On October 15, 1949, The Seattle Times reported, "Here is how Betty collects without scratching a pen to paper: Every time (Universal) puts Marjorie Main and Percy Kilbride into another rollicking 'Ma and Pa Kettle' venture, a check wings its way to the writer. That's because she originated that fabulous couple with the 18 children. Two sequels to the original 'The Egg and I' have been made and with exhibitors reporting that they're one of the hottest bets at the box office today, it would appear Miss MacDonald is going to collect for a long time" ("Betty MacDonald Gets Movie Pay ..."). Betty's Kettle family had been depicted as having 15 children, not 18. Albert and Suzanne Bishop had 13 children. For anyone who felt they had been libeled by the book, MacDonald's obvious success must have rankled.
The Predecessor Lawsuit
Ironically, a January 19, 1947, article in The Sunday Oregonian about Egg's transformation into a motion picture stated, "After the contract for 'The Egg' was signed publishers sent out attorneys with fine-toothed combs and noses for libel suits. It was decided to eliminate a juicy chapter on the mountain moonshiner and no suits have resulted from Mrs. Hick's liver or the Kettle's immodestly located outhouse" ("Oh, M'Donald Had A Hen...").
Lippincott's attorneys evidently didn't sniff hard enough. Perhaps goaded into action by The Sunday Oregonian article, on March 25, 1947, Edward A. Bishop and Ilah M. Bishop, a married couple farming in Center, filed suit against MacDonald and her husband Donald, asking $100,000 in damages. They alleged that they were MacDonald's models for Egg's Mr. and Mrs. Hicks characters, that the book was libelous and an invasion of their right to privacy, and that they had been exposed to ridicule, hatred, and contempt because of their alleged portrayal. In the book the characters are introduced as follows: "Mr. Hicks, a large ruddy dullard, walked gingerly through life, being careful not to get dirt on anything or in any way to irritate Mrs. Hicks, whom he regarded as a cross between Mary Magdalene and the County Agent" (p. 125). In the book the Hicks and the Kettles are Betty and Bob's nearest neighbors.
After two years of legal maneuvering the case was moving toward a jury trial when the two sets of attorneys (the firms of Emery Rowe, Davis, and Riese for the plaintiffs and Laugh, Laughlin and Guttormsen for the defendants) jointly filed a stipulation for dismissal on May 4, 1949. On May 28, 1949, this case was dismissed. Neither plaintiff was called to testify at the 1951 trial.
Fiction, or Nonfiction?
The Egg and I topped nonfiction best seller lists for more than two years. Betty MacDonald's cheerfully smiling face was used on the book's cover, and the book was clearly marketed as depicting actual events in Betty's life.
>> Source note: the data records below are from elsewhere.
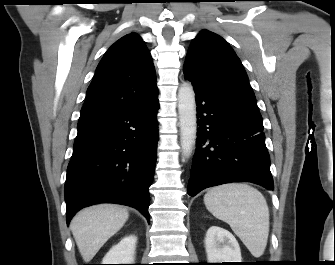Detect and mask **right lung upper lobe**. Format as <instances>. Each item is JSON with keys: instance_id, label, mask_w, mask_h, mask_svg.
<instances>
[{"instance_id": "right-lung-upper-lobe-1", "label": "right lung upper lobe", "mask_w": 335, "mask_h": 265, "mask_svg": "<svg viewBox=\"0 0 335 265\" xmlns=\"http://www.w3.org/2000/svg\"><path fill=\"white\" fill-rule=\"evenodd\" d=\"M157 96L151 55L139 35L130 33L116 41L100 61L79 120L137 108Z\"/></svg>"}]
</instances>
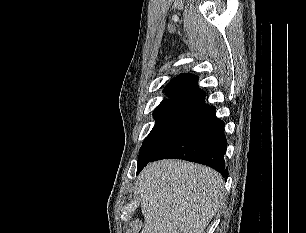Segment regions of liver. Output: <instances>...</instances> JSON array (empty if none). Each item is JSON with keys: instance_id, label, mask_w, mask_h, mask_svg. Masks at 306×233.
<instances>
[{"instance_id": "1", "label": "liver", "mask_w": 306, "mask_h": 233, "mask_svg": "<svg viewBox=\"0 0 306 233\" xmlns=\"http://www.w3.org/2000/svg\"><path fill=\"white\" fill-rule=\"evenodd\" d=\"M137 189L141 233H204L223 200V179L213 169L178 160L148 164Z\"/></svg>"}]
</instances>
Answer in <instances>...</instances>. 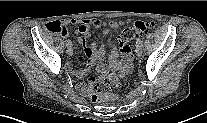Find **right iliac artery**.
Masks as SVG:
<instances>
[{
    "instance_id": "1",
    "label": "right iliac artery",
    "mask_w": 207,
    "mask_h": 123,
    "mask_svg": "<svg viewBox=\"0 0 207 123\" xmlns=\"http://www.w3.org/2000/svg\"><path fill=\"white\" fill-rule=\"evenodd\" d=\"M71 45H72L71 41L68 40V41L66 42V46L68 47V46H71Z\"/></svg>"
}]
</instances>
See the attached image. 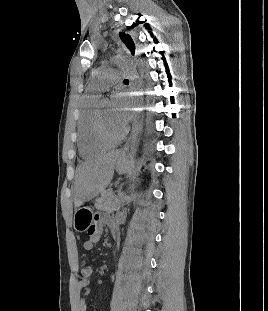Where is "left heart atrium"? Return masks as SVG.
Listing matches in <instances>:
<instances>
[{"label": "left heart atrium", "mask_w": 268, "mask_h": 311, "mask_svg": "<svg viewBox=\"0 0 268 311\" xmlns=\"http://www.w3.org/2000/svg\"><path fill=\"white\" fill-rule=\"evenodd\" d=\"M125 94L123 93H116L113 96V110L117 120L126 125L129 120V108H125L126 101L123 99Z\"/></svg>", "instance_id": "1"}]
</instances>
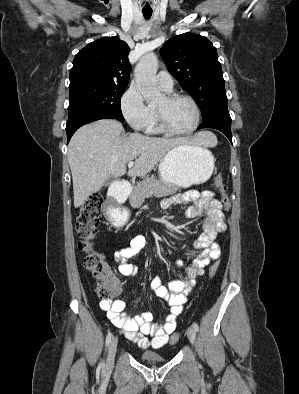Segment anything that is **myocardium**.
Masks as SVG:
<instances>
[{"label":"myocardium","instance_id":"1","mask_svg":"<svg viewBox=\"0 0 299 394\" xmlns=\"http://www.w3.org/2000/svg\"><path fill=\"white\" fill-rule=\"evenodd\" d=\"M165 99L167 102H173L178 99H185V100L189 101L195 110L196 120H195L194 125L190 129L185 130V131H179V130L172 128L170 126V124L168 123L164 112L162 110L156 108L155 111H156L158 124H159L160 128L162 129V131L165 133L171 134V135H188V134L193 133L199 127L200 121H201V111H200V107L197 104V102L191 96L186 95V94H180V93H169L165 96Z\"/></svg>","mask_w":299,"mask_h":394}]
</instances>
Although she obscured place names (substituting Town for Port Townsend, Crossroads for Chimacum, and Docktown for Port Hadlock, for example) and frankly fictionalized the book's conclusion in which the Betty and Bob characters apparently start over on a new chicken ranch in or near Seattle, general consensus up until the time of the trial seems to have been that Betty's book was indeed nonfiction.
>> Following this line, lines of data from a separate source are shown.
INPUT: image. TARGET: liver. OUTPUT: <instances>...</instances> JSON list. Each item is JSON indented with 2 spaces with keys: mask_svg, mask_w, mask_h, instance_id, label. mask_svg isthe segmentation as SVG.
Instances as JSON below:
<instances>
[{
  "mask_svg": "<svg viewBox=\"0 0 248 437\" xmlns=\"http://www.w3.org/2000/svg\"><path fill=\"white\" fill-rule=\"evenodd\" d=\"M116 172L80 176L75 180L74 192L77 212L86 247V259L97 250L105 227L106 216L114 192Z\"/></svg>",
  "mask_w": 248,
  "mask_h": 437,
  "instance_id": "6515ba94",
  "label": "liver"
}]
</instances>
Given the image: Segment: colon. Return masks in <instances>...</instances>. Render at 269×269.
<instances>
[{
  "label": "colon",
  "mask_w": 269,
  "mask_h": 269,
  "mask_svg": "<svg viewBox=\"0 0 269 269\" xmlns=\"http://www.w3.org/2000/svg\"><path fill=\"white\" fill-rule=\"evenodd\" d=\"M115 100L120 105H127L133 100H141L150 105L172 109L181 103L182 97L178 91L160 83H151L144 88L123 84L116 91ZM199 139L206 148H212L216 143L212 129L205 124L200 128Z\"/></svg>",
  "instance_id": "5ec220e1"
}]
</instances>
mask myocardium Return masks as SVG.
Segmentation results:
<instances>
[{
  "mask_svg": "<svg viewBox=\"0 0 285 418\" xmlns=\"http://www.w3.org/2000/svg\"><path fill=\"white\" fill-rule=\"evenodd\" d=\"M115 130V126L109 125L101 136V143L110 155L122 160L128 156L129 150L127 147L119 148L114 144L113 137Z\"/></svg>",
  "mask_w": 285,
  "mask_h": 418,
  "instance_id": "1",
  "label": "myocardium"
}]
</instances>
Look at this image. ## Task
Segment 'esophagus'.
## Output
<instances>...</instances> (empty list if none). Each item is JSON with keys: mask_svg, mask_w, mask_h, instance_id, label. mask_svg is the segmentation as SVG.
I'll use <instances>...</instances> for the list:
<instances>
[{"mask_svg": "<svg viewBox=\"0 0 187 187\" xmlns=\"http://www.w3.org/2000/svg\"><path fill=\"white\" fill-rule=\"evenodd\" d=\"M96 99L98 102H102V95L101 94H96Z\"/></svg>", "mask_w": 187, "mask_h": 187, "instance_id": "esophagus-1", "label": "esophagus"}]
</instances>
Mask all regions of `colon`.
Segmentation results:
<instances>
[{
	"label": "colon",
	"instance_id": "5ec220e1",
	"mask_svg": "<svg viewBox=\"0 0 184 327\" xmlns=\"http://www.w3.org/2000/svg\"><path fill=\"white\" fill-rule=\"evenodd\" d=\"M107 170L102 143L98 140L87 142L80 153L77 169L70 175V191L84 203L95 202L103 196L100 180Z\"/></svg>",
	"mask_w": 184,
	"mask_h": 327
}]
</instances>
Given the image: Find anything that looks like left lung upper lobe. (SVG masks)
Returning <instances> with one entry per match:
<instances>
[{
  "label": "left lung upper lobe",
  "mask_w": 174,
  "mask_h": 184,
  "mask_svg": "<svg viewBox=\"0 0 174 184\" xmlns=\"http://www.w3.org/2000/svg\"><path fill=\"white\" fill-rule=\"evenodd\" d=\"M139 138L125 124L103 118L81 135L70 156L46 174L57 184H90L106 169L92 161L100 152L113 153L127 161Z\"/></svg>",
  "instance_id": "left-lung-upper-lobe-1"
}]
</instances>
The outcome of the trial hinged largely on the question of whether or not Betty MacDonald invented the colorful fictional Kettles, or whether she invaded the privacy of her former Center neighbors, exaggerating their foibles. The two-week trial generated front page coverage in both the Seattle Post-Intelligencer and The Seattle Times, pitted Betty and the Bishops against one another on the witness stand, and ultimately, exonerated the enormously popular author.